Thanks, just so happens the oriana is one of my favorites, my favorite tho has to be the eugenio c.

Thanks Again, Steve!


----------



## sparkie2182 (May 12, 2007)

You are very welcome........

Best regards.......

S2182


----------



## 6639 (Apr 20, 2006)

i don't know how much you want to spend, but a company called Robbe do a model of a cruise ship called Hanseatic..about 1.3 meters long and radio controllable it can be found on this site http://www.westbourne-model.co.uk/robbe-radio-control-model-boat-kits-2340-0.html
it is a stunner but expensive outlay.
having said that, the amount of hours pleasure that it will give in build time, it's cheaper than going to the pub, and you have something better to show for your outlay other than knackered kidneys, lol (Smoke) (Pint)(Jester)
neil


----------



## S. Toth (Jun 28, 2008)

Thanks, will check it out.
Best Regards, Steve


----------



## S. Toth (Jun 28, 2008)

hello I need a quick answer how are modelcraft models, theres a oriana model on ebay new, and I want to know how accurate, it is, and what the process is like. Should I go for it?


----------



## makko (Jul 20, 2006)

Stephen,
There are no bad kits - Some just need more patience and TLC than others! I'm with NHP, modelling is a much more rewarding pursuit!

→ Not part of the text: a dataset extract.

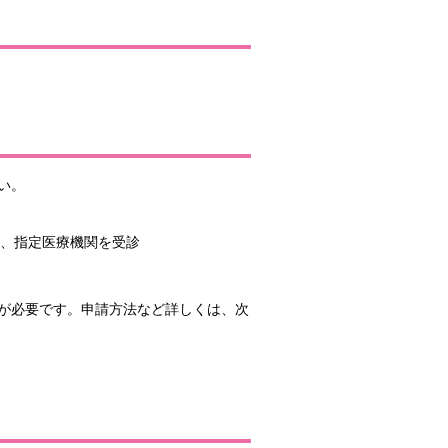
い。
、指定医療機関を受診
が必要です。申請方法など詳しくは、次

I have recently been laid up with sciatica and was able finally to find time to build a couple of models. The Stuka in 1:72 scale was a joy to make! The Wright Flyer has about 2.5 metres of rigging (acknowledgments to my little helper, Brittany!)
Rgds.
Dave


----------



## S. Toth (Jun 28, 2008)

Thanks, 
Steve


----------



## S. Toth (Jun 28, 2008)

Looking at your pictures makko I see your flyable model airplane, I built one myself in 05, just a trainer tho, nothing compared to the quality that yours has.


----------



## cos918 (Aug 16, 2008)

Hi Stephen
There are a lot of ocean liner kits out there.
SS United States several scales
SS France several scales
Titanic and there are conversion kits to do Olympic Britannic.
QE2 several scales 
QM2
Queen Mary
Queen Elizabeth 
Canberra 
Mauritania several scales 
oriana
Some of these kits are out of production but they do come around from time to time. I would try Ebay for them.

John


----------



## makko (Jul 20, 2006)

S. Toth said:


> Looking at your pictures makko I see your flyable model airplane.


Thank you for the compliment, Stephen. The little Stuka is not flyable though, Just a trick with my camera in the garden! I knocked the two kits off in ten days - That's what sciatica does to you!
I look forward to you posting your Liner model once you get it! As I said, there are no bad kits, just that some need some more TLC than others (and a good Xacto knife).
Rgds.
Dave


----------



## S. Toth (Jun 28, 2008)

Thanks, I have found one and will buy tomorrow, I will be sure to keep everybody updated on the build progress. Thanks again for your support, and help
Steve


----------